__What this task involves__.
Whenever the string "hjälp" turns up in a line below, that line should be copied.

Stored data entries:
"""
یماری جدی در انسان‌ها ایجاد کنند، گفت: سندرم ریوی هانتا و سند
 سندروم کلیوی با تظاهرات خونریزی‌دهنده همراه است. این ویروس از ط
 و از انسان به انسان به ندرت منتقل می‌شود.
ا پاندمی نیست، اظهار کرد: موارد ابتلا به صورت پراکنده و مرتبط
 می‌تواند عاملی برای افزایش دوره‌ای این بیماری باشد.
"""
"""
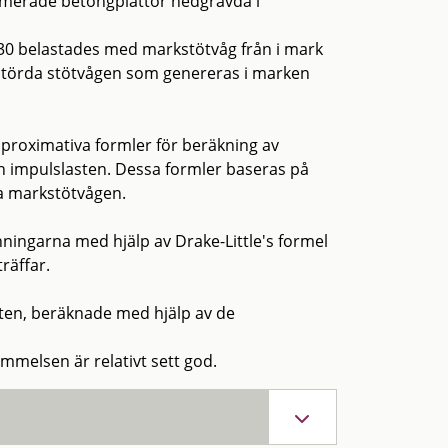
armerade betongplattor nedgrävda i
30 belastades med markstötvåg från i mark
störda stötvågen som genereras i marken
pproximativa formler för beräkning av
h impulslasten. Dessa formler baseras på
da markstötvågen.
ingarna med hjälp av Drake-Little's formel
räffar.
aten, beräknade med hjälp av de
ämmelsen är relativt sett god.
"""
"""
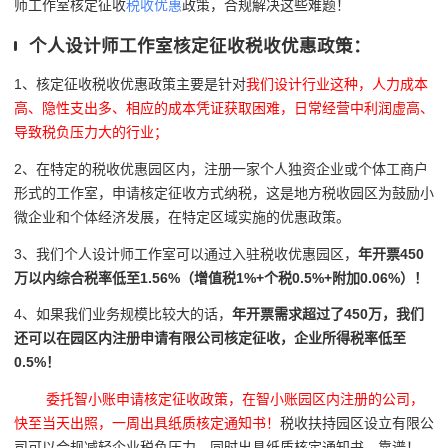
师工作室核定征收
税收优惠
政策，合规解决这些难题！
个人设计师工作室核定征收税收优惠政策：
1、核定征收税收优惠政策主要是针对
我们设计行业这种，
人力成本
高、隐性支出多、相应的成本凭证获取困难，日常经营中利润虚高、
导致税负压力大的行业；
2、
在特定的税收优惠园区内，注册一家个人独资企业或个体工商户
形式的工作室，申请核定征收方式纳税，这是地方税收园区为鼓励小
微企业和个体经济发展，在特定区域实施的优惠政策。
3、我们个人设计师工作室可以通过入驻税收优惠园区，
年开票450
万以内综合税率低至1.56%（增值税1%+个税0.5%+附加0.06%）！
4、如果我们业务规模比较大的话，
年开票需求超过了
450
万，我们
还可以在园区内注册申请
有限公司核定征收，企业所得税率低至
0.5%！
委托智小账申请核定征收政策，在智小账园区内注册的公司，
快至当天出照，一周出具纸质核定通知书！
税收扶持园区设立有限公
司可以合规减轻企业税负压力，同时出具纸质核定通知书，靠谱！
"""
__Task response__.
ingarna med hjälp av Drake-Little's formel
aten, beräknade med hjälp av de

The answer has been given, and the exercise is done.